From £22,0609
Berkshire-based BMW fettler sprinkles fairy dust on fast but flawed hot hatchback
6 August 2020

What is it?

Car journalists sometimes talk about the ‘50-yard handshake’.

This alludes to the various sensations – some unmissable, many subtle – that a car gives off between the time you open the door and the moment after you’ve shifted into second gear. This short and uneventful period is, superficially, quite boring, but the reason the process has an informal name is because cars with good handshakes tend to be good to drive across the board and vice versa.

The Birds BMW M140i has an unusually good 50-yard handshake. Anyone familiar with the name Birds won’t be surprised by this, but for those who aren’t, don’t be taken in by the dealership-spec exterior. Underneath it, you will find tweaked suspension geometry, painstakingly revised springs and dampers, BMW’s B58 3.0-litre straight six massaged to release 424bhp and more than 400lb ft (all warrantied by Birds) and the open differential removed and replaced with a Quaife torque-biasing limited-slip diff.

The point of the endeavour has been not to create some monstrous would-be Porsche-slayer but simply to unfurl the potential of an underwhelming factory-standard effort regarded by many as an opportunity missed. But more so than performance, the new formula is about mechanical involvement, precision handling and improved year-round usability.
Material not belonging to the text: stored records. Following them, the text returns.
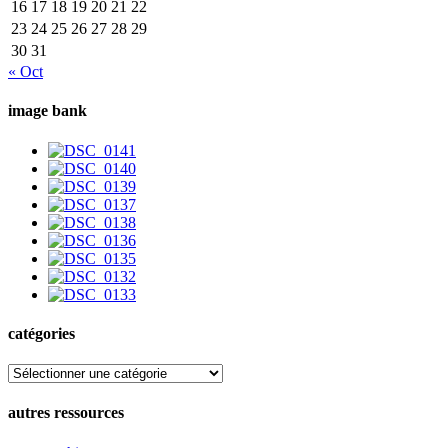
16
17
18
19
20
21
22
23
24
25
26
27
28
29
30
31
« Oct
image bank
catégories
catégories
autres ressources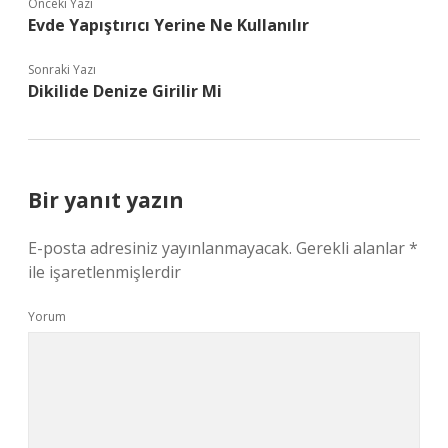
Önceki Yazı
Evde Yapıştırıcı Yerine Ne Kullanılır
Sonraki Yazı
Dikilide Denize Girilir Mi
Bir yanıt yazın
E-posta adresiniz yayınlanmayacak.
Gerekli alanlar
*
ile işaretlenmişlerdir
Yorum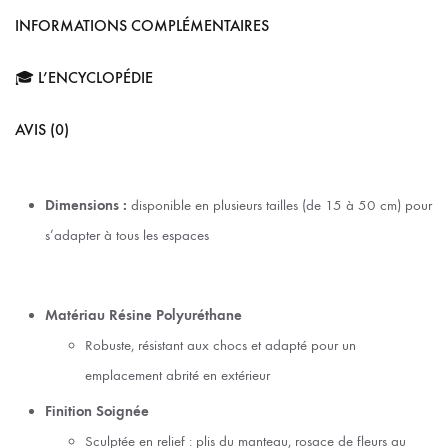
INFORMATIONS COMPLÉMENTAIRES
🎓 L’ENCYCLOPÉDIE
AVIS (0)
Dimensions :
disponible en plusieurs tailles (de
15 à 50
cm) pour
s’adapter à tous les espaces
Matériau Résine Polyuréthane
Robuste, résistant aux chocs et adapté pour un
emplacement abrité en extérieur
Finition Soignée
Sculptée en relief : plis du manteau, rosace de fleurs au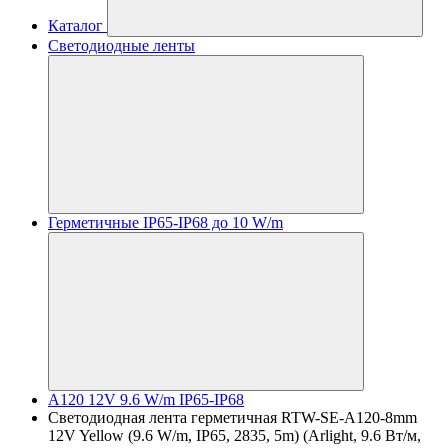
Каталог
Светодиодные ленты
Герметичные IP65-IP68 до 10 W/m
A120 12V 9.6 W/m IP65-IP68
Светодиодная лента герметичная RTW-SE-A120-8mm
12V Yellow (9.6 W/m, IP65, 2835, 5m) (Arlight, 9.6 Вт/м,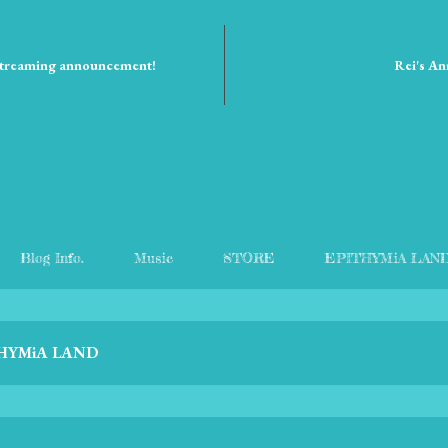
streaming announcement!
Rei's A
Blog Info.
Music
STORE
EPITHYMiA LAN
HYMiA LAND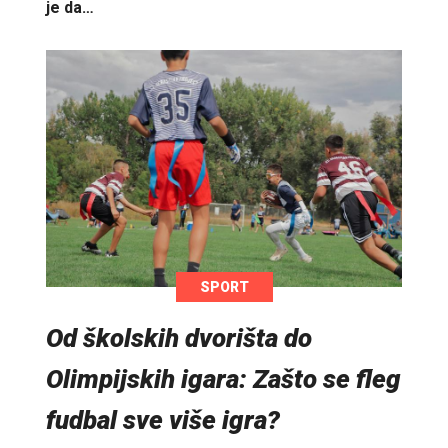
je da…
SPORT
Od školskih dvorišta do
Olimpijskih igara: Zašto se fleg
fudbal sve više igra?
Birds now fettles AMGs too, but it has been upgrading BMWs from its base in Slough since the mid-2000s. What makes the previous-generation M140i so pertinent is that it’s among the last sub-M BMWs with rear driveshafts only, three pedals and six cylinders. At the time of writing, it looks likely that the next-gen 2 Series will follow suit, but even the latest 1 Series is now front-driven and four-cylinders-only. Birds’ attempt to buy and convert every F20-gen M140i in the UK dealership network is therefore understandable.

They make fine drivers’ cars, rich in capability and character – if you know how to unlock it.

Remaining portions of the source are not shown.